DATA SUPPLIED
════════════════

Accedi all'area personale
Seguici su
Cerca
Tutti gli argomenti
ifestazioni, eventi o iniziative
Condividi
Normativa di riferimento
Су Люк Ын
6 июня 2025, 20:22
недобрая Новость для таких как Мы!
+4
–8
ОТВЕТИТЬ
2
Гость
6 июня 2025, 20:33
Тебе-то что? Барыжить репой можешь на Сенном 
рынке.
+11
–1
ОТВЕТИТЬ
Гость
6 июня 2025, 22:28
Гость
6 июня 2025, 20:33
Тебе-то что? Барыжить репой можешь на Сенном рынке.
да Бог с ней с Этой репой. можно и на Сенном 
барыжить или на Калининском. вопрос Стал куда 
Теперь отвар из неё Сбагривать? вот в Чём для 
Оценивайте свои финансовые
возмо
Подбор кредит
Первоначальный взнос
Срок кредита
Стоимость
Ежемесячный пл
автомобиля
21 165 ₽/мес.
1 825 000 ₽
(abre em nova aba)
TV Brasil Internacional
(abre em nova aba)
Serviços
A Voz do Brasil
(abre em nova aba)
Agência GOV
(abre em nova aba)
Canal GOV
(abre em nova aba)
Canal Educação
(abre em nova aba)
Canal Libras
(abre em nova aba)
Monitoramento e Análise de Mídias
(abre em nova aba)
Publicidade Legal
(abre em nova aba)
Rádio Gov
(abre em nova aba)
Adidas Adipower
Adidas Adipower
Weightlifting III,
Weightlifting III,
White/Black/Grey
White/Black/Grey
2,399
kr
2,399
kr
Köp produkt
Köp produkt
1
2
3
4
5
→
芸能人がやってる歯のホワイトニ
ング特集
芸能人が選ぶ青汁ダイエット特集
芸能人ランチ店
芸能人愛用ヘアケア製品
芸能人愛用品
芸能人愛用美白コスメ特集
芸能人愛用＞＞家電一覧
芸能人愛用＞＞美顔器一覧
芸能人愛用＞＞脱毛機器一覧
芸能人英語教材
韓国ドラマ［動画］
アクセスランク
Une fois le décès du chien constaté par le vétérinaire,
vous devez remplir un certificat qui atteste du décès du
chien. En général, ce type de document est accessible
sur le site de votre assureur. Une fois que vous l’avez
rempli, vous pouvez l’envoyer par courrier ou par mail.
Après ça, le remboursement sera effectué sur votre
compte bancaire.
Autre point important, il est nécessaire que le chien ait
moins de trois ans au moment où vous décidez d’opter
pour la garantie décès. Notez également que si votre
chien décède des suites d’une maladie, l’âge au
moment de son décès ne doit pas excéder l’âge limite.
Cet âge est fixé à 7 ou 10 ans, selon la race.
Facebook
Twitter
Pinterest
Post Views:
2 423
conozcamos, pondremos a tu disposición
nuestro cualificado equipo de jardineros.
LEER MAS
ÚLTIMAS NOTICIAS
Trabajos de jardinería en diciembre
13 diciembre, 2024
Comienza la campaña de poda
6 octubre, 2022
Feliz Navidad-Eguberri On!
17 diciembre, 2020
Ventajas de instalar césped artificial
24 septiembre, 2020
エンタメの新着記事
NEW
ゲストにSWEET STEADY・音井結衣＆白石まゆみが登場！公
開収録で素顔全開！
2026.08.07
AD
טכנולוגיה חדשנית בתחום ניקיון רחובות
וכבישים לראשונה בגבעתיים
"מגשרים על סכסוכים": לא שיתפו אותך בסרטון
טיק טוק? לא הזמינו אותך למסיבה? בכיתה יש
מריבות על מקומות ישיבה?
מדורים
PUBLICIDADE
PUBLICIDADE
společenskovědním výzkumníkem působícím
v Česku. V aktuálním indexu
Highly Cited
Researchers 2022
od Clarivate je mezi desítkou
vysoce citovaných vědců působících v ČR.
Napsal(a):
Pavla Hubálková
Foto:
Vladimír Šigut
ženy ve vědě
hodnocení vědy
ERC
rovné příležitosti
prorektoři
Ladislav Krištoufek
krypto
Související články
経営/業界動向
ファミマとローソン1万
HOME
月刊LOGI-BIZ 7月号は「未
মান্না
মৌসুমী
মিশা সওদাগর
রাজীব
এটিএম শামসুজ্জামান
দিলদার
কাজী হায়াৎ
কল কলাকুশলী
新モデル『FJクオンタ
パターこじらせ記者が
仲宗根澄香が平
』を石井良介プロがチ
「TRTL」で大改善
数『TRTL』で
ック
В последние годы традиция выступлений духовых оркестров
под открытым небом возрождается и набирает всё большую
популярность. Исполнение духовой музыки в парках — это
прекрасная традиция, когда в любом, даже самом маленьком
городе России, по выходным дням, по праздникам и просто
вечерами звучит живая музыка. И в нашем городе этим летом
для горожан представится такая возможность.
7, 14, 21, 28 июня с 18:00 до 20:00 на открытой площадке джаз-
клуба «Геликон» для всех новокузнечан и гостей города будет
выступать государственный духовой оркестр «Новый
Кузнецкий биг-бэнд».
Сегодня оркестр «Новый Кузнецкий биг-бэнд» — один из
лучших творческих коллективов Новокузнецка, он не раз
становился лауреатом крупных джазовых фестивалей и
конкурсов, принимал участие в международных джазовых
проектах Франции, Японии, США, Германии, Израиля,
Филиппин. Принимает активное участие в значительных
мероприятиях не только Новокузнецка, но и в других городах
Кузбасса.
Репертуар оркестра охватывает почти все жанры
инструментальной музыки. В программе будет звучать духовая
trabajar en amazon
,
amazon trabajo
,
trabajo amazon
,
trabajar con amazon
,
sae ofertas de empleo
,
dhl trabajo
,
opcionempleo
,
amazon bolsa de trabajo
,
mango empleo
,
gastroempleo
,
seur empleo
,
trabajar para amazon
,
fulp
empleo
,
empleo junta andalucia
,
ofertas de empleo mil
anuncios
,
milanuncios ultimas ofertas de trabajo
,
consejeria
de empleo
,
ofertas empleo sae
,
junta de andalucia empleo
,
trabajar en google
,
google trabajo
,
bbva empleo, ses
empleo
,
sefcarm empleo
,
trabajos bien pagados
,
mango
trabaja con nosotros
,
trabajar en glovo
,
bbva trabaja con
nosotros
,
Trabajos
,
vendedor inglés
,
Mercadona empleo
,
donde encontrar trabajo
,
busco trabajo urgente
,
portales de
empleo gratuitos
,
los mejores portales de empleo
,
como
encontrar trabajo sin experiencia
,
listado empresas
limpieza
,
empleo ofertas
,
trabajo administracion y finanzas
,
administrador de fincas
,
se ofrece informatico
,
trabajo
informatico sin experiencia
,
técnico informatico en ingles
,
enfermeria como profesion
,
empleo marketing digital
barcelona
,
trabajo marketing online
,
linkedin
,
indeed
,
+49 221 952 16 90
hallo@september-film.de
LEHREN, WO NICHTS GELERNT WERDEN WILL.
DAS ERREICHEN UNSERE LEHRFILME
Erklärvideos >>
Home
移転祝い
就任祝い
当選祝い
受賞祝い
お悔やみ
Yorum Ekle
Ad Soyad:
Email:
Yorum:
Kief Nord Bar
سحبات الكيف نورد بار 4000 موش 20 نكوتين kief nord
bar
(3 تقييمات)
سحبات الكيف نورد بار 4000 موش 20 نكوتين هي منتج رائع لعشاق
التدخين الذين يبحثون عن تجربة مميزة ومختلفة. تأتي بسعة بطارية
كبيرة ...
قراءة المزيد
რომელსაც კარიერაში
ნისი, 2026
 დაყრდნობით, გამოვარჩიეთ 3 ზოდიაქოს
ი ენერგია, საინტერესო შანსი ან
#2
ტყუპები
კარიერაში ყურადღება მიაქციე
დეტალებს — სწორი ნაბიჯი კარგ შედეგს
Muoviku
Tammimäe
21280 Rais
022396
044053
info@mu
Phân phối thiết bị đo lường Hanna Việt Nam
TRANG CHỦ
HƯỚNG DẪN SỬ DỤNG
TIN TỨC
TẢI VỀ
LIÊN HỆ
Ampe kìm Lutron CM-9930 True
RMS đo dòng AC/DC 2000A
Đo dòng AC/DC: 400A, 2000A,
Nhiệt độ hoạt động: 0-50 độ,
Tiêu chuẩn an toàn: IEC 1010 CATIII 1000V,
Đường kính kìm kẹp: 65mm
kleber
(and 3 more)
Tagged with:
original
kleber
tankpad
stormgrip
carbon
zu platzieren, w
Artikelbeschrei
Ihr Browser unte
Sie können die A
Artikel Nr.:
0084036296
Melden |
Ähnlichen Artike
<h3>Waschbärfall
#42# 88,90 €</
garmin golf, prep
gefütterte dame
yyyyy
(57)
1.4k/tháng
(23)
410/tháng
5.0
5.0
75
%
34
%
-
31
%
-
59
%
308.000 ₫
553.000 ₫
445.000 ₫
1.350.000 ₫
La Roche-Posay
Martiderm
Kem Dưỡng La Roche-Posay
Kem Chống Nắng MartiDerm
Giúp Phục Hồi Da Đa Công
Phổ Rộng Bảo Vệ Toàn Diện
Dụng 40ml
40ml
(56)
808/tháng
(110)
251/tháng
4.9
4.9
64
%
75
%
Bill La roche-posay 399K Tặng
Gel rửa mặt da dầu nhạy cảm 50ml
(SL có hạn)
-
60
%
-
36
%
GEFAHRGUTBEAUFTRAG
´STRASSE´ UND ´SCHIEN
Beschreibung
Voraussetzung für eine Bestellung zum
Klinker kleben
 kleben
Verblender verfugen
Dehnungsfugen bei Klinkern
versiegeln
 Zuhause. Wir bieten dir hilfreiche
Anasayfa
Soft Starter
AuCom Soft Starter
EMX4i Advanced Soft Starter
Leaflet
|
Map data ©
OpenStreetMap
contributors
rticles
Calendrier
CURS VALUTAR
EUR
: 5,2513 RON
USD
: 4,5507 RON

════════════════

TASK BRIEF
Please report how many lines in the records above contain the word "бэнд", and give nothing but the number.

EXERCISE RESPONSE
2